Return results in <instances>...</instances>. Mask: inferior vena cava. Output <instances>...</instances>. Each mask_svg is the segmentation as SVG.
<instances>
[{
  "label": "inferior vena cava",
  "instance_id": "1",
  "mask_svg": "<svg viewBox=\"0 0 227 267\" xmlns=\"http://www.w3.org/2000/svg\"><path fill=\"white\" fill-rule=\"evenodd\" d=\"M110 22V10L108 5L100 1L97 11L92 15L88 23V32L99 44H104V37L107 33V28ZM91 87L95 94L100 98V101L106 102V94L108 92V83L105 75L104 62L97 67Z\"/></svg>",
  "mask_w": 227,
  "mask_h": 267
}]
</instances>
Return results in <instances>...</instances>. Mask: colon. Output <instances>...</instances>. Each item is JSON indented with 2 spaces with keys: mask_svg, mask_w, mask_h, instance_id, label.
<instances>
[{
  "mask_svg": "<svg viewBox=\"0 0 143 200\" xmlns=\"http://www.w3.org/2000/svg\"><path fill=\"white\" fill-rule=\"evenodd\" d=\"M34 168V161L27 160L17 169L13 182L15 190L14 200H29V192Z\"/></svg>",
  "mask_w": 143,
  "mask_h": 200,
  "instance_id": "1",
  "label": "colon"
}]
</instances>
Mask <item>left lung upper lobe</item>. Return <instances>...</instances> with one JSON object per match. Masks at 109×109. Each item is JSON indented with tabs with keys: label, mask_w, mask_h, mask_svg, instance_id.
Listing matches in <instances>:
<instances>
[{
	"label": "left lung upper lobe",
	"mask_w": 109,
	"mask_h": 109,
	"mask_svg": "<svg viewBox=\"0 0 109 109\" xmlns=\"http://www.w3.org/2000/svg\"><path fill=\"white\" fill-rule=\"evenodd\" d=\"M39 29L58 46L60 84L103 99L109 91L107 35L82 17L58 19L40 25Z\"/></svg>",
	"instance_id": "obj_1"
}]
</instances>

→ Your task
Each record above is to be written out again exactly.

→ Result for this exercise
Return results in <instances>...</instances>. Mask: inferior vena cava. Output <instances>...</instances>. Each mask_svg is the segmentation as SVG.
<instances>
[{
  "label": "inferior vena cava",
  "instance_id": "1",
  "mask_svg": "<svg viewBox=\"0 0 227 267\" xmlns=\"http://www.w3.org/2000/svg\"><path fill=\"white\" fill-rule=\"evenodd\" d=\"M110 22V10L108 5L100 1L97 11L92 15L88 23V32L99 44H104V37L107 33V28ZM91 87L95 94L100 98V101L106 102V94L108 92V83L105 75L104 62L97 67Z\"/></svg>",
  "mask_w": 227,
  "mask_h": 267
}]
</instances>
Return results in <instances>...</instances>. Mask: colon. Output <instances>...</instances>. Each item is JSON indented with 2 spaces with keys: mask_svg, mask_w, mask_h, instance_id, label.
<instances>
[{
  "mask_svg": "<svg viewBox=\"0 0 143 200\" xmlns=\"http://www.w3.org/2000/svg\"><path fill=\"white\" fill-rule=\"evenodd\" d=\"M34 168V161L27 160L17 169L13 182L15 190L14 200H29V192Z\"/></svg>",
  "mask_w": 143,
  "mask_h": 200,
  "instance_id": "1",
  "label": "colon"
}]
</instances>
Mask <item>left lung upper lobe</item>. Return <instances>...</instances> with one JSON object per match. Masks at 109×109. Each item is JSON indented with tabs with keys: label, mask_w, mask_h, mask_svg, instance_id.
Listing matches in <instances>:
<instances>
[{
	"label": "left lung upper lobe",
	"mask_w": 109,
	"mask_h": 109,
	"mask_svg": "<svg viewBox=\"0 0 109 109\" xmlns=\"http://www.w3.org/2000/svg\"><path fill=\"white\" fill-rule=\"evenodd\" d=\"M39 29L58 46L60 84L103 99L109 91L107 35L82 17L58 19L40 25Z\"/></svg>",
	"instance_id": "obj_1"
}]
</instances>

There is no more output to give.